When Aleksei Kruchenykh published this book of twelve abstract collages, he accompanied each one with a short poem written in a novel mode called zaum (usually translated as "beyonsense" or "transrational"), which he had invented with his fellow-poet Velimir Khlebnikov. Celebrating the elemental units of language—words, letters, sounds—as distinct from their use in ordinary communication, zaum used unexpected juxtapositions to produce new forms and meanings. Kruchenykh's collages function similarly: although their titles contain words related to warfare, such as “battle,” “explosion,” “betrayal,” and “destruction,” they can no more be read descriptively than can the brief zaum poems that accompany them.

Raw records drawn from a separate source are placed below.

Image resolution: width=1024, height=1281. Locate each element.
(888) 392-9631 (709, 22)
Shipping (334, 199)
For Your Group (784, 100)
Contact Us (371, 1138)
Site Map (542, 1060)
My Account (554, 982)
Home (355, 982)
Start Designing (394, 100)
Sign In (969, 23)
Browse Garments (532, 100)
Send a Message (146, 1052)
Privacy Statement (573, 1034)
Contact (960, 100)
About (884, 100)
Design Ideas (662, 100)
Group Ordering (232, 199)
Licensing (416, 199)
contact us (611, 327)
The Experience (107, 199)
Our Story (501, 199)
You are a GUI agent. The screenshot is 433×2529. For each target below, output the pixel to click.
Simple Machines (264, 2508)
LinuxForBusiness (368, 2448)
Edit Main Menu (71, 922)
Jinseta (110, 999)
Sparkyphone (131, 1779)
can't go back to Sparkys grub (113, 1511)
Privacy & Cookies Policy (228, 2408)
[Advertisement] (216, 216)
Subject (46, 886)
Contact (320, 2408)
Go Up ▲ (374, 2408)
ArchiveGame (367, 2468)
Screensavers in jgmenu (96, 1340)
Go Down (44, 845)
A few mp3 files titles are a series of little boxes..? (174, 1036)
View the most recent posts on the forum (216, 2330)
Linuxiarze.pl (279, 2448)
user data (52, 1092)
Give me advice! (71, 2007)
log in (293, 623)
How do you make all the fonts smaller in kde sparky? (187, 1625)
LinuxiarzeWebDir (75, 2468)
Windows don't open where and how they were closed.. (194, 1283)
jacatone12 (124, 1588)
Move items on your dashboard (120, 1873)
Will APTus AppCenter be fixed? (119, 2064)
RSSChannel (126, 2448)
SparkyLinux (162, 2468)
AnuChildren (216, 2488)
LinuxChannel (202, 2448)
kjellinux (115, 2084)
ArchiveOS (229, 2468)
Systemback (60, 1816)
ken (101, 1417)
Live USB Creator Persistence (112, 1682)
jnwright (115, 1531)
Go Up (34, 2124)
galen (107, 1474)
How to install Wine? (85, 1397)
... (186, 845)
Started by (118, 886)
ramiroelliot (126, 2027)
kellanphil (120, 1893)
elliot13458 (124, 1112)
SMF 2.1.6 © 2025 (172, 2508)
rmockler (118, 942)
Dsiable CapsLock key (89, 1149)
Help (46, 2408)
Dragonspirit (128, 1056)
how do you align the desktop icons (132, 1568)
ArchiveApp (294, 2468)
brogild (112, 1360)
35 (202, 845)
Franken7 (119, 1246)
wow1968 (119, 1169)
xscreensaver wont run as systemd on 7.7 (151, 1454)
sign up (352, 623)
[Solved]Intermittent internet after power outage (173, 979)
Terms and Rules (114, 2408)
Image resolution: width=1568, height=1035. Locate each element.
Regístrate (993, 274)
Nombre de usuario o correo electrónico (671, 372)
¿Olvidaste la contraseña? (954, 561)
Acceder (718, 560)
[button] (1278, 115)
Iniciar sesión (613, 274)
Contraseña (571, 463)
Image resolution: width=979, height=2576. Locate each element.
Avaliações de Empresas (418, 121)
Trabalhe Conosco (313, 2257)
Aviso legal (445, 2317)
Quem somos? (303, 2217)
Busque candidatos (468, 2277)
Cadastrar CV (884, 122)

Kruchenykh made his book of collages and poems during World War I, and his titles invoke this historic catastrophe. Yet the most prominent element on the cover of the book is the Cyrillic hard sign, a silent, unvoiced character used in Russian spelling to indicate the pronunciation of words ending with a hard consonant. In the period when Kruchenykh produced his book, a movement to modernize the Russian language, and in doing so to eliminate the use of the hard sign, had produced intense debate. Kruchenykh’s use of the sign here equates its absurdity and obsolescence with that of war itself.
Gallery label from Inventing Abstraction, 1910–1925, December 23, 2012–April 15, 2013.